[RECORDS PROVIDED — start]
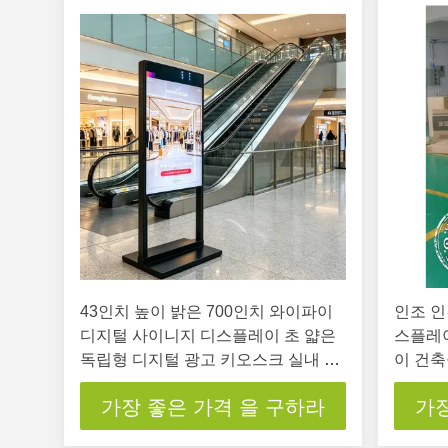
43인치 높이 밝은 700인치 와이파이
인조 인
디지털 사이니지 디스플레이 초 얇은
스플레이
독립형 디지털 광고 키오스크 실내 상
이 건
업용 디지털 사이니지 스크린 쇼핑몰
가장 좋은 가격 을 구하라
가장
광고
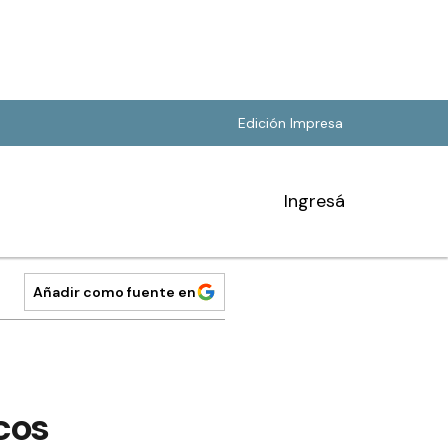
Edición Impresa
Ingresá
Añadir como fuente en
cos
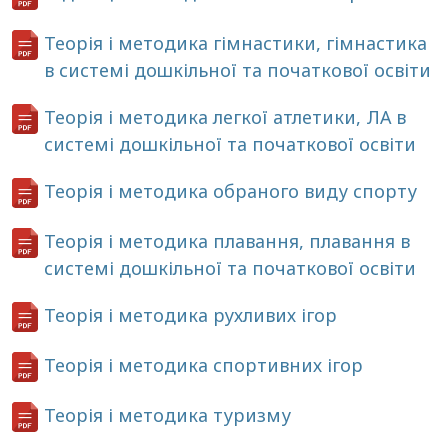
Теорія і методика гімнастики, гімнастика
в системі дошкільної та початкової освіти
Теорія і методика легкої атлетики, ЛА в
системі дошкільної та початкової освіти
Теорія і методика обраного виду спорту
Теорія і методика плавання, плавання в
системі дошкільної та початкової освіти
Теорія і методика рухливих ігор
Теорія і методика спортивних ігор
Теорія і методика туризму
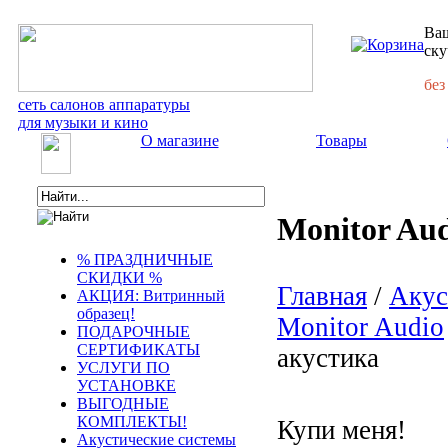
Ваш
ску
без
сеть салонов аппаратуры
для музыки и кино
О магазине
Товары
Monitor Aud
% ПРАЗДНИЧНЫЕ
СКИДКИ %
Главная
/
Акус
АКЦИЯ: Витринный
образец!
Monitor Audio
ПОДАРОЧНЫЕ
СЕРТИФИКАТЫ
акустика
УСЛУГИ ПО
УСТАНОВКЕ
ВЫГОДНЫЕ
КОМПЛЕКТЫ!
Купи меня!
Акустические системы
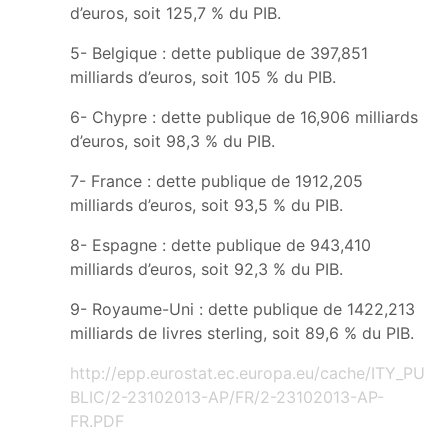
d’euros, soit 125,7 % du PIB.
5- Belgique : dette publique de 397,851
milliards d’euros, soit 105 % du PIB.
6- Chypre : dette publique de 16,906 milliards
d’euros, soit 98,3 % du PIB.
7- France : dette publique de 1912,205
milliards d’euros, soit 93,5 % du PIB.
8- Espagne : dette publique de 943,410
milliards d’euros, soit 92,3 % du PIB.
9- Royaume-Uni : dette publique de 1422,213
milliards de livres sterling, soit 89,6 % du PIB.
http://epp.eurostat.ec.europa.eu/cache/ITY_PU
BLIC/2-23102013-AP/FR/2-23102013-AP-
FR.PDF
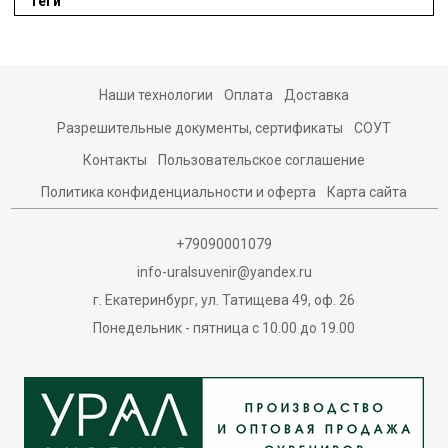
Теги
Наши технологии
Оплата
Доставка
Разрешительные документы, сертификаты
СОУТ
Контакты
Пользовательское соглашение
Политика конфиденциальности и оферта
Карта сайта
+79090001079
info-uralsuvenir@yandex.ru
г. Екатеринбург, ул. Татищева 49, оф. 26
Понедельник - пятница с 10.00 до 19.00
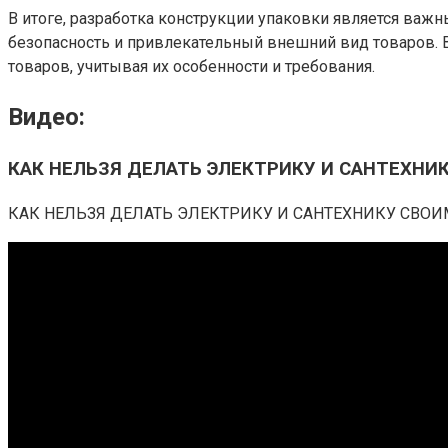
В итоге, разработка конструкции упаковки является важ
безопасность и привлекательный внешний вид товаров. 
товаров, учитывая их особенности и требования.
Видео:
КАК НЕЛЬЗЯ ДЕЛАТЬ ЭЛЕКТРИКУ И САНТЕХНИ
КАК НЕЛЬЗЯ ДЕЛАТЬ ЭЛЕКТРИКУ И САНТЕХНИКУ СВОИМИ РУК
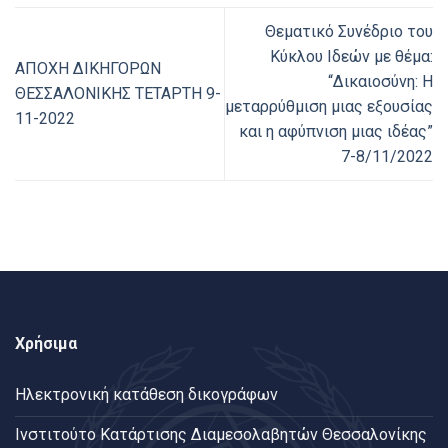
Θεματικό Συνέδριο του
Κύκλου Ιδεών με θέμα:
ΑΠΟΧΗ ΔΙΚΗΓΟΡΩΝ
“Δικαιοσύνη: Η
ΘΕΣΣΑΛΟΝΙΚΗΣ ΤΕΤΑΡΤΗ 9-
μεταρρύθμιση μιας εξουσίας
11-2022
και η αφύπνιση μιας ιδέας”
7-8/11/2022
Χρήσιμα
Ηλεκτρονική κατάθεση δικογράφων
Ινστιτούτο Κατάρτισης Διαμεσολαβητών Θεσσαλονίκης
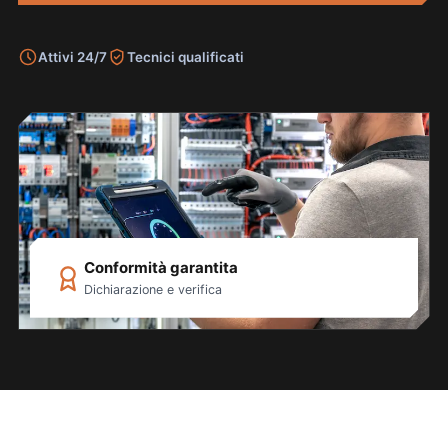
Attivi 24/7
Tecnici qualificati
Conformità garantita
Dichiarazione e verifica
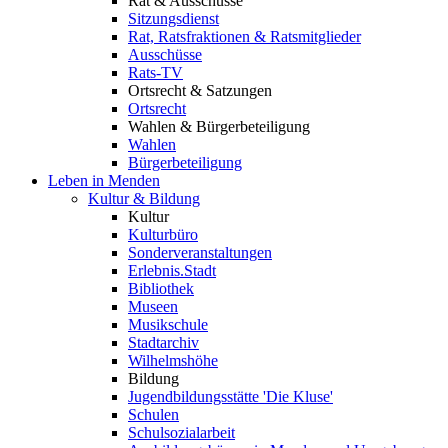
Rat & Ausschüsse
Sitzungsdienst
Rat, Ratsfraktionen & Ratsmitglieder
Ausschüsse
Rats-TV
Ortsrecht & Satzungen
Ortsrecht
Wahlen & Bürgerbeteiligung
Wahlen
Bürgerbeteiligung
Leben in Menden
Kultur & Bildung
Kultur
Kulturbüro
Sonderveranstaltungen
Erlebnis.Stadt
Bibliothek
Museen
Musikschule
Stadtarchiv
Wilhelmshöhe
Bildung
Jugendbildungsstätte 'Die Kluse'
Schulen
Schulsozialarbeit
[RECORDS PROVIDED — finish]
WORK ITEM =
From the listing above, print every entry precisely and drop the pictures.

SOLUTION TO THIS EXERCISE =
43인치 높이 밝은 700인치 와이파이
인조 인
디지털 사이니지 디스플레이 초 얇은
스플레이
독립형 디지털 광고 키오스크 실내 상
이 건
업용 디지털 사이니지 스크린 쇼핑몰
가장 좋은 가격 을 구하라
가장
광고
Edición Impresa
Ingresá
Añadir como fuente en
cos
Теорія і методика гімнастики, гімнастика
в системі дошкільної та початкової освіти
Теорія і методика легкої атлетики, ЛА в
системі дошкільної та початкової освіти
Теорія і методика обраного виду спорту
Теорія і методика плавання, плавання в
системі дошкільної та початкової освіти
Теорія і методика рухливих ігор
Теорія і методика спортивних ігор
Теорія і методика туризму
Ваш
ску
без
сеть салонов аппаратуры
для музыки и кино
О магазине
Товары
Monitor Aud
% ПРАЗДНИЧНЫЕ
СКИДКИ %
Главная
/
Акус
АКЦИЯ: Витринный
образец!
Monitor Audio
ПОДАРОЧНЫЕ
СЕРТИФИКАТЫ
акустика
УСЛУГИ ПО
УСТАНОВКЕ
ВЫГОДНЫЕ
КОМПЛЕКТЫ!
Купи меня!
Акустические системы
d’euros, soit 125,7 % du PIB.
5- Belgique : dette publique de 397,851
milliards d’euros, soit 105 % du PIB.
6- Chypre : dette publique de 16,906 milliards
d’euros, soit 98,3 % du PIB.
7- France : dette publique de 1912,205
milliards d’euros, soit 93,5 % du PIB.
8- Espagne : dette publique de 943,410
milliards d’euros, soit 92,3 % du PIB.
9- Royaume-Uni : dette publique de 1422,213
milliards de livres sterling, soit 89,6 % du PIB.
http://epp.eurostat.ec.europa.eu/cache/ITY_PU
BLIC/2-23102013-AP/FR/2-23102013-AP-
FR.PDF
Теги
Наши технологии
Оплата
Доставка
Разрешительные документы, сертификаты
СОУТ
Контакты
Пользовательское соглашение
Политика конфиденциальности и оферта
Карта сайта
+79090001079
info-uralsuvenir@yandex.ru
г. Екатеринбург, ул. Татищева 49, оф. 26
Понедельник - пятница с 10.00 до 19.00
В итоге, разработка конструкции упаковки является важ
безопасность и привлекательный внешний вид товаров. 
товаров, учитывая их особенности и требования.
Видео:
КАК НЕЛЬЗЯ ДЕЛАТЬ ЭЛЕКТРИКУ И САНТЕХНИ
КАК НЕЛЬЗЯ ДЕЛАТЬ ЭЛЕКТРИКУ И САНТЕХНИКУ СВОИМИ РУК
Θεματικό Συνέδριο του
Κύκλου Ιδεών με θέμα:
ΑΠΟΧΗ ΔΙΚΗΓΟΡΩΝ
“Δικαιοσύνη: Η
ΘΕΣΣΑΛΟΝΙΚΗΣ ΤΕΤΑΡΤΗ 9-
μεταρρύθμιση μιας εξουσίας
11-2022
και η αφύπνιση μιας ιδέας”
7-8/11/2022
Χρήσιμα
Ηλεκτρονική κατάθεση δικογράφων
Ινστιτούτο Κατάρτισης Διαμεσολαβητών Θεσσαλονίκης
Attivi 24/7
Tecnici qualificati
Conformità garantita
Dichiarazione e verifica
Rat & Ausschüsse
Sitzungsdienst
Rat, Ratsfraktionen & Ratsmitglieder
Ausschüsse
Rats-TV
Ortsrecht & Satzungen
Ortsrecht
Wahlen & Bürgerbeteiligung
Wahlen
Bürgerbeteiligung
Leben in Menden
Kultur & Bildung
Kultur
Kulturbüro
Sonderveranstaltungen
Erlebnis.Stadt
Bibliothek
Museen
Musikschule
Stadtarchiv
Wilhelmshöhe
Bildung
Jugendbildungsstätte 'Die Kluse'
Schulen
Schulsozialarbeit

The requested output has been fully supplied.